With my colleague Damon Sauer, I have been exploring this array of ground-truth markers for the past several years. They are off Interstate 8, near the earthen building ruins of Casa Grande, interspersed among truck stops, quarries, alfalfa fields, and canals. Damon mapped the entire system, using images from Google Earth and historic aerial photographs, and we are visiting the surviving targets on foot. Our project inverts the original relation between the ground and outer space. While the Corona markers were meant to be seen from above, we have turned them into observatories for perceiving the invisible bodies in orbit today.
We plot the location of all publicly known satellites that were overhead at the moment the photograph was taken. Our images are thus documentary records, aesthetic statements, and data maps, all at once. If you look closely, you can read the names of the satellites. Some are evocative, like “Globalstar” and “Cosmos,” while others indicate the purpose or country of origin. We were astonished by the number of satellites present in the sky at any given time (an emerging sustainability issue, as myriad metallic flecks encircle the globe).

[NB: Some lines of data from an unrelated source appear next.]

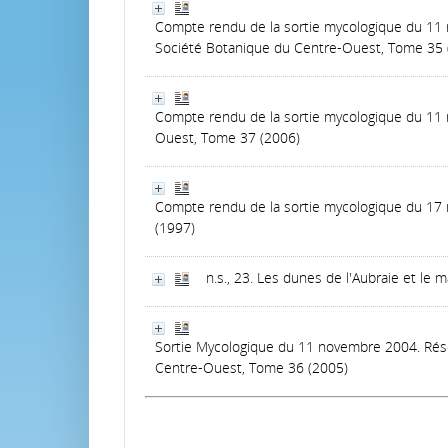
Compte rendu de la sortie mycologique du 11 n
Société Botanique du Centre-Ouest, Tome 35 
Compte rendu de la sortie mycologique du 11 
Ouest, Tome 37 (2006)
Compte rendu de la sortie mycologique du 17
(1997)
n.s., 23. Les dunes de l'Aubraie et le
Sortie Mycologique du 11 novembre 2004. Réser
Centre-Ouest, Tome 36 (2005)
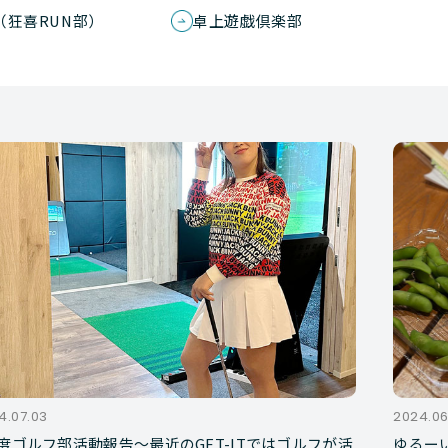
（狂喜RUN部）
卓上遊戯倶楽部
4.07.03
2024.06
度ゴルフ部活動報告～最近のGET-ITではゴルフが活
ゆるー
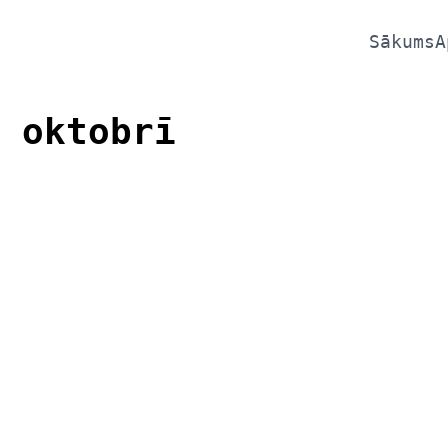
Sākums
A
 oktobrī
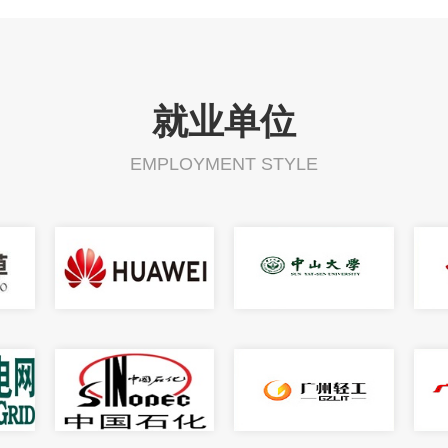
就业单位
EMPLOYMENT STYLE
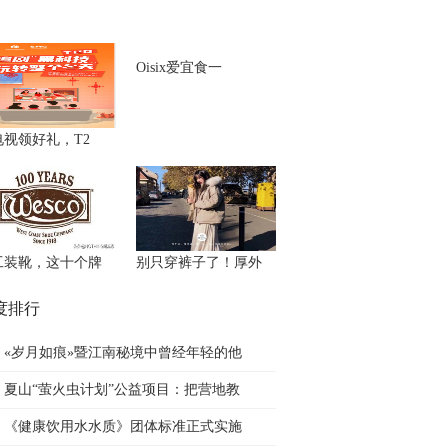
Oisix爱宜食一
电视领好礼，T2
工装靴，这十个牌
别只穿裤子了！厚外
度排行
«岁月如痕»暨江南秘境中曾经年轻的他
夏山“萤火虫计划”公益项目：把营地教
《健康饮用水水质》团体标准正式实施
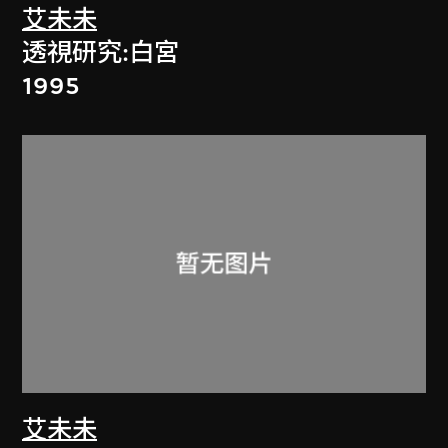
艾未未
透視研究:白宮
1995
艾未未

“Ground truth” is a term used in remote sensing to describe the correspondence between image data and physical features in the world. We were drawn to the term because it honors embodied or situated knowledge as a special kind of awareness, while also evoking photography’s tenuous relation to truth. Our project examines the relation between human beings and the pervasive information networks in which we are enmeshed. Our satellite tracings resemble star charts as old as civilization — a reminder that humans have always sought to orient themselves to the heavenly unknown.